Le coût du leasing d’une Nissan Leaf sur directlease.be (filiale du groupe néerlandais Van Mossel) débute à 482,05 euros hors TVA par mois pour un contrat de 60 mois (10.000 km/an). Une Nissan du même segment C, une Pulsar, débute à 349,94 euros. C’est certes plus cher, mais toujours nettement moins qu’une voiture de type "premium" que l’on retrouve majoritairement dans les voitures de société. À titre de comparaison, le loyer d’une BMW Serie 2 Active Tourer débute à 444,82 euros par mois sur directlease.
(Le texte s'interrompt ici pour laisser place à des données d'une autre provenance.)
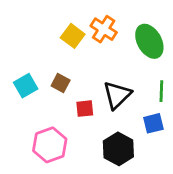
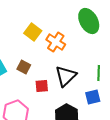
orange cross: (104, 29) -> (56, 42), moved
green ellipse: (149, 41) -> (89, 21), moved

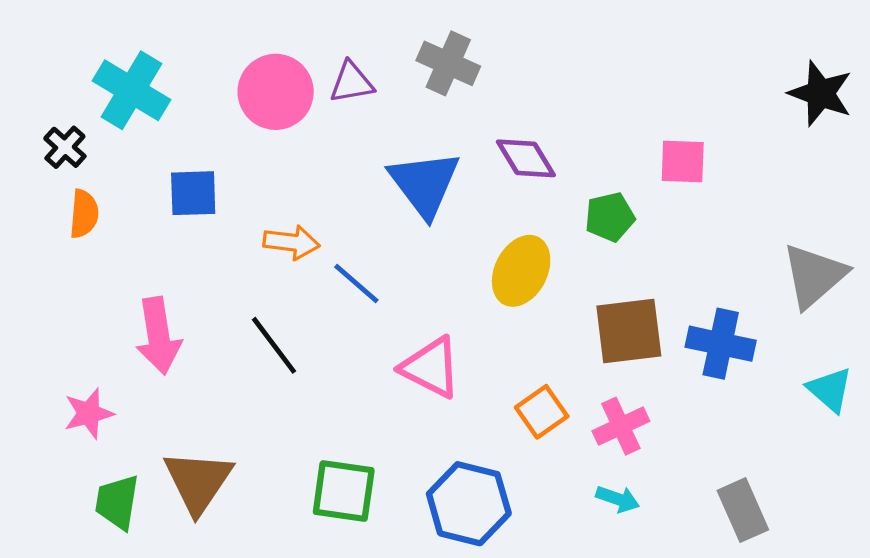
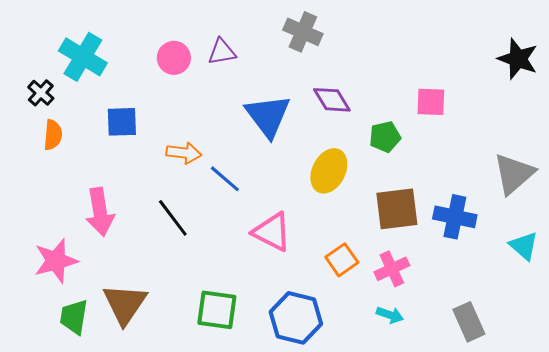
gray cross: (448, 63) -> (303, 32), moved
pink circle: (276, 92) -> (174, 58), size x0.7
pink star: (89, 413) -> (56, 261), size x1.4

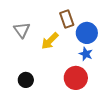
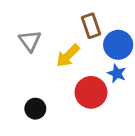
red circle: (76, 78) -> (91, 92), moved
Chez Hyundai Lease, pour un contrat plus court de 48 mois, la Kona électrique, un véhicule à 40.000 euros hors TVA, le loyer est de 797,04 euros par mois contre 552,98 euros pour une version essence automatique du même véhicule. "La différence est encore importante, mais on ne donne pas de remises sur la version électrique", pointe William Meerschaut, patron de la communication pour Hyundai Belux. La version essence bénéficie de 17% de remise. L’électrique pas, dans la mesure où "la demande est plus grande que l’offre." Tout ceci avant de calculer les incitants fiscaux.
KBC Autolease a calculé un "coût mensuel net" pour la Nissan Leaf de 501 euros par mois jusque fin 2019, puis de 531 euros ensuite (pour 20.000 kilomètres par an, frais, services, taxes et déductibilité compris). Elle se situe en milieu de classement dans la catégorie "moyenne compacte berline". Elle est plus chère qu’une Opel Astra ou qu’une Skoda Octavia, mais moins qu’une Audi A3 berline diesel ou une BMW Série 1 essence. Dans la catégorie SUV, la Hyundai Kona électrique se situe chez KBC en milieu de classement à 622 euros par mois net et est donc également une solution compétitive.
Les voitures électriques sont déductibles à 120% des bénéfices (100% à partir de 2020) et le carburant sera évidemment bien moins cher que l’essence ou le diesel. Des solutions techniques comme la facturation directe de l’électricité à l’employeur existent déjà.
3 à 4 euros pour 100 km
On en sait quelque chose chez Lampiris, le fournisseur d’énergie vert liégeois racheté par Total il y a deux ans et demi. L’entreprise a prévu de rouler entièrement à l’électrique d’ici 2021 et a déjà 21 voitures entièrement électriques dans sa flotte de 90 véhicules. "On est finalement arrivé à une neutralité budgétaire pour passer aux véhicules électriques. Le coût mensuel d’une Leaf était de 5% en moins pour le véhicule avant taxe, et de 17% en moins avec la déductibilité", détaille Nicolas Paris de chez Lampiris. "Rouler à l’électricité nous coûte 3 à 4 euros pour 100 km contre 10 euros en carburant thermique. Évidemment, nous avons 14 bornes chez nous et au domicile de nos employés que nous avons financées. Après 4 ans et l’amortissement des bornes, on aura un gain net par 100 km", ajoute celui qui est en charge du développement du véhicule électrique chez Total Gas & Power Belgium (la marque B2B de Lampiris).
Barrière psychologique…
En entreprise, plus qu’une question de prix, c’est surtout une question d’état d’esprit. Les travailleurs doivent dépasser leurs craintes de la voiture électrique. Si certaines barrières réelles persistent, rouler à l’électrique est devenu compétitif et réaliste en Belgique, nous revient-il des entreprises qui ont passé ce cap. Il s’agit d’expliquer et de convaincre non seulement le travailleur, qui souvent doit également convaincre son ou sa conjointe de passer à l’électrique.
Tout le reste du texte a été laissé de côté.